The announcement comes as the college football season is increasingly in doubt as the coronavirus bounces around the country — including infiltrating Major League Baseball — no more under control than it was in March, when college sports and professional leagues in the United States began shutting down.
This has led many universities to keep students off campus and some conferences, like the Ivy League, to postpone fall sports until at least January. But the schools at the lucrative top of the football food chain, which heavily leans on television revenue, are forging ahead. Four major conferences — the Southeastern, Big Ten, Pac-12 and Atlantic Coast — have pared their schedules mainly to conference games.

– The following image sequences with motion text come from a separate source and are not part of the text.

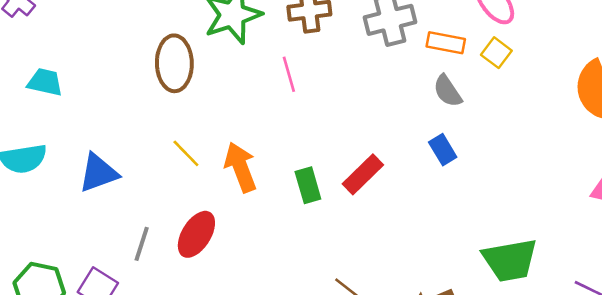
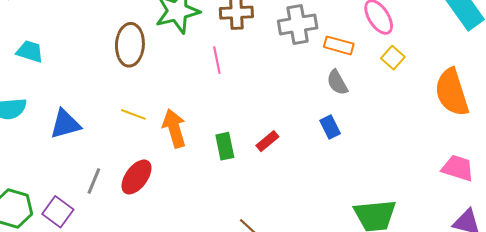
yellow square: (496, 53) -> (393, 58), moved
yellow line: (186, 153) -> (133, 114), turned -30
red rectangle: (363, 174) -> (267, 141), size x0.7

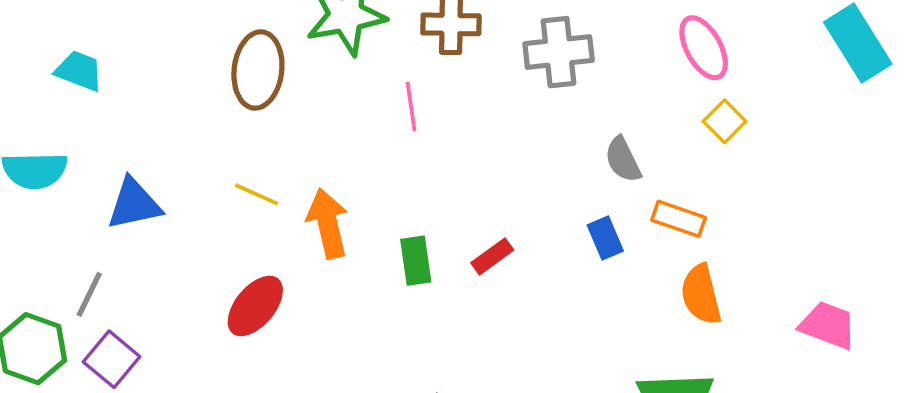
orange rectangle: (339, 45) -> (679, 219), moved
orange semicircle: (452, 92) -> (701, 295), moved, size x0.7
gray line: (94, 181) -> (89, 294), moved

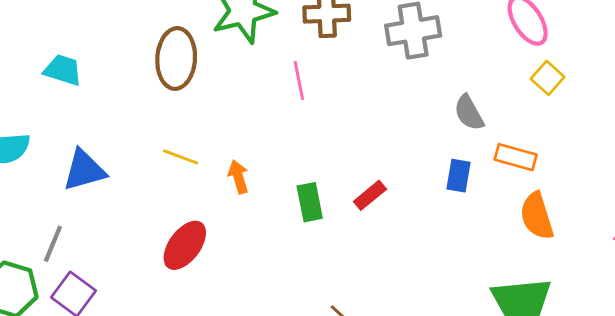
cyan trapezoid: (79, 71) -> (63, 70), moved
orange arrow: (328, 223) -> (238, 177), size x0.6
blue rectangle: (605, 238) -> (458, 176), turned 36

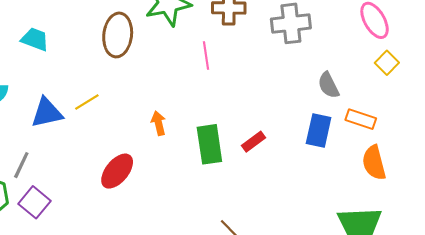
yellow line: (181, 157) -> (87, 102), moved, turned -55
blue rectangle: (458, 176) -> (319, 130), size x1.4
green rectangle: (310, 202) -> (209, 144), size x1.4

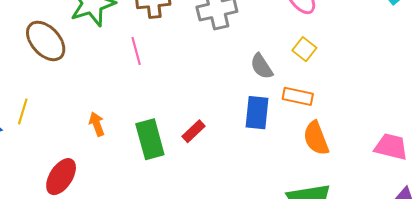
brown ellipse: (118, 35) -> (46, 41), turned -42
yellow square: (387, 63) -> (304, 49), moved
yellow line: (87, 102) -> (23, 111), turned -35

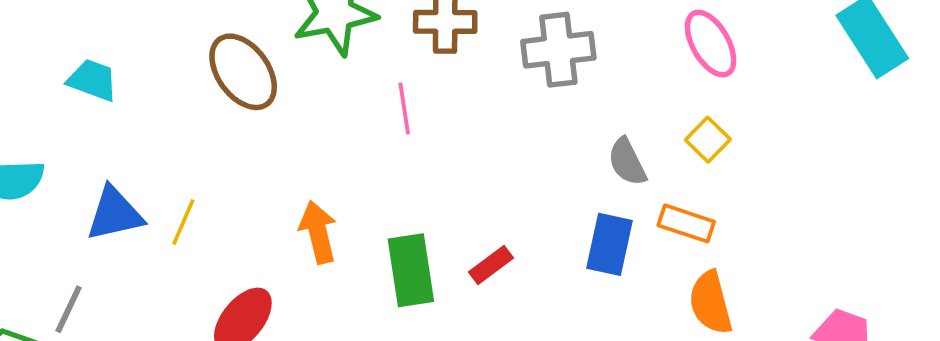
yellow line: (23, 111) -> (183, 222), moved
orange arrow: (97, 124) -> (318, 232), size x1.4

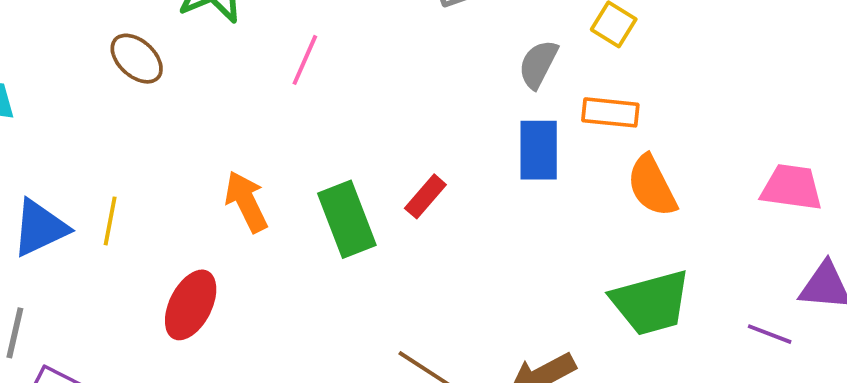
brown ellipse: (243, 72) -> (137, 59), size x0.7
pink line: (404, 109) -> (305, 60), turned 45
gray semicircle: (627, 162) -> (538, 64), turned 66

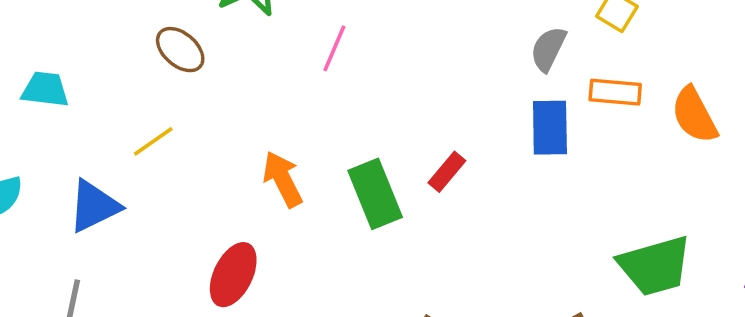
orange semicircle: (652, 186) -> (694, 115), moved
yellow line: (110, 221) -> (153, 141), moved, turned 45

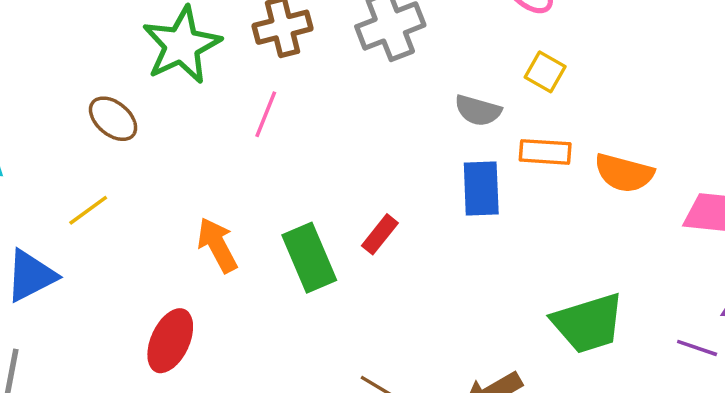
gray semicircle: (548, 49) -> (478, 110), turned -99
orange semicircle: (694, 115) -> (624, 173), turned -46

Still, there is pushback gathering over whether universities should be conscripting unpaid college athletes to keep hundreds of millions of dollars flowing into athletic departments’ coffers by largely assuming whatever risks come with Covid-19, the disease caused by the coronavirus. Particularly when there are no N.C.A.A.-wide standards on the frequency of testing or other protocols, which some schools could resist because they would be costly. (The N.C.A.A. has made recommendations but decisions have been left up to the universities themselves.)
The N.C.A.A. Board of Governors, which largely comprises university presidents, will consider fall sports when it meets Tuesday.
While some athletes have expressed trepidation about playing football during the pandemic — including SEC players during a recent call with league officials, according to The Washington Post — and a handful have opted out, the Pac-12 players represent the first collective effort to question why players are assuming so much risk.